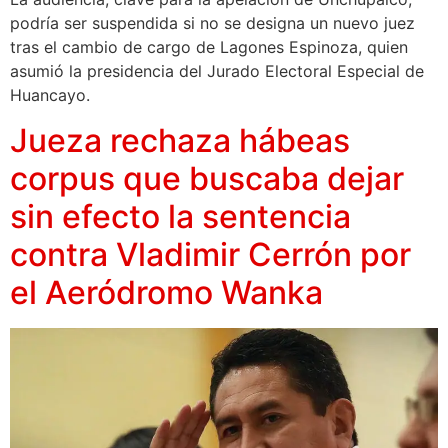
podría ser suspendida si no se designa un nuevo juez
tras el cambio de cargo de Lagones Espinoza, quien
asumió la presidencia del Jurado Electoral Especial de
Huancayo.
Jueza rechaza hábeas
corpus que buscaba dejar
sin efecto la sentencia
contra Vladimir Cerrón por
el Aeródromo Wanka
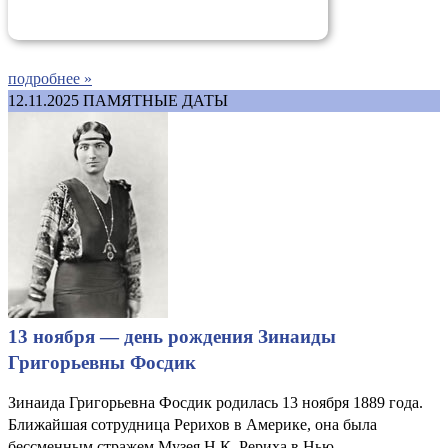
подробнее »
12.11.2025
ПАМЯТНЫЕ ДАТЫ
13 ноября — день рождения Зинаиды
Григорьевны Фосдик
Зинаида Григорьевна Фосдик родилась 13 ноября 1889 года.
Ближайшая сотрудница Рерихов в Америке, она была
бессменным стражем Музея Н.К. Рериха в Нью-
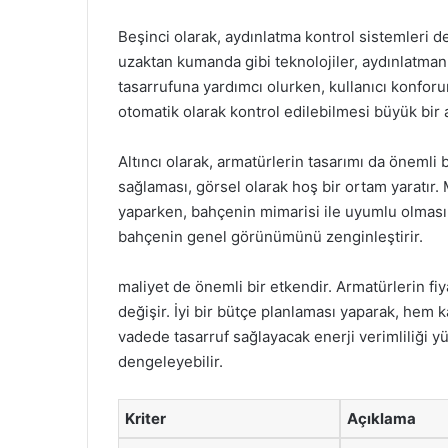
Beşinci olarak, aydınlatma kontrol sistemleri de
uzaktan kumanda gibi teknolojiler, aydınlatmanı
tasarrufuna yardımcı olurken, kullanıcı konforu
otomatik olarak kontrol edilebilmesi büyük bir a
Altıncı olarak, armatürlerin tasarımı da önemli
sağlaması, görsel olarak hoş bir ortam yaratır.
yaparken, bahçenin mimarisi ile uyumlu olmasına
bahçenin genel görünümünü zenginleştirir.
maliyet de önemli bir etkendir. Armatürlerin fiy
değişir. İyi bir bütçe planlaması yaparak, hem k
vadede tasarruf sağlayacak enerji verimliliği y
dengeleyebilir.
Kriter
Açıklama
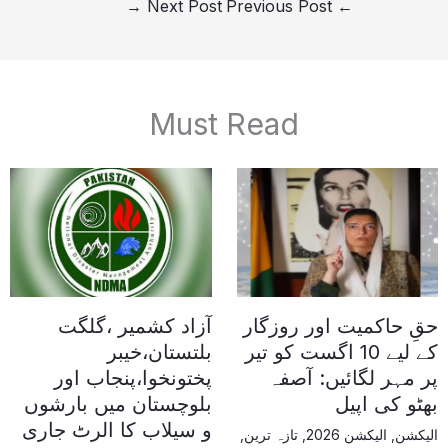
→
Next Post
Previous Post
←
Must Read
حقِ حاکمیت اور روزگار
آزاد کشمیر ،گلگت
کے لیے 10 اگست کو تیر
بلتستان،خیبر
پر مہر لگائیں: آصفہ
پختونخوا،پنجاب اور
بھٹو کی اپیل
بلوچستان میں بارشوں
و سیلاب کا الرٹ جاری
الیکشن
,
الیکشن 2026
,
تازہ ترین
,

_Exercise prompt_:
What is needed is an exact copy of every line from the one with "contra Vladimir Cerrón por" to the end of the listing above, with the pictures left out.

_Expected answer_:
contra Vladimir Cerrón por
el Aeródromo Wanka
подробнее »
12.11.2025
ПАМЯТНЫЕ ДАТЫ
13 ноября — день рождения Зинаиды
Григорьевны Фосдик
Зинаида Григорьевна Фосдик родилась 13 ноября 1889 года.
Ближайшая сотрудница Рерихов в Америке, она была
бессменным стражем Музея Н.К. Рериха в Нью-
Beşinci olarak, aydınlatma kontrol sistemleri de
uzaktan kumanda gibi teknolojiler, aydınlatmanı
tasarrufuna yardımcı olurken, kullanıcı konforu
otomatik olarak kontrol edilebilmesi büyük bir a
Altıncı olarak, armatürlerin tasarımı da önemli
sağlaması, görsel olarak hoş bir ortam yaratır.
yaparken, bahçenin mimarisi ile uyumlu olmasına
bahçenin genel görünümünü zenginleştirir.
maliyet de önemli bir etkendir. Armatürlerin fiy
değişir. İyi bir bütçe planlaması yaparak, hem k
vadede tasarruf sağlayacak enerji verimliliği y
dengeleyebilir.
Kriter
Açıklama
→
Next Post
Previous Post
←
Must Read
حقِ حاکمیت اور روزگار
آزاد کشمیر ،گلگت
کے لیے 10 اگست کو تیر
بلتستان،خیبر
پر مہر لگائیں: آصفہ
پختونخوا،پنجاب اور
بھٹو کی اپیل
بلوچستان میں بارشوں
و سیلاب کا الرٹ جاری
الیکشن
,
الیکشن 2026
,
تازہ ترین
,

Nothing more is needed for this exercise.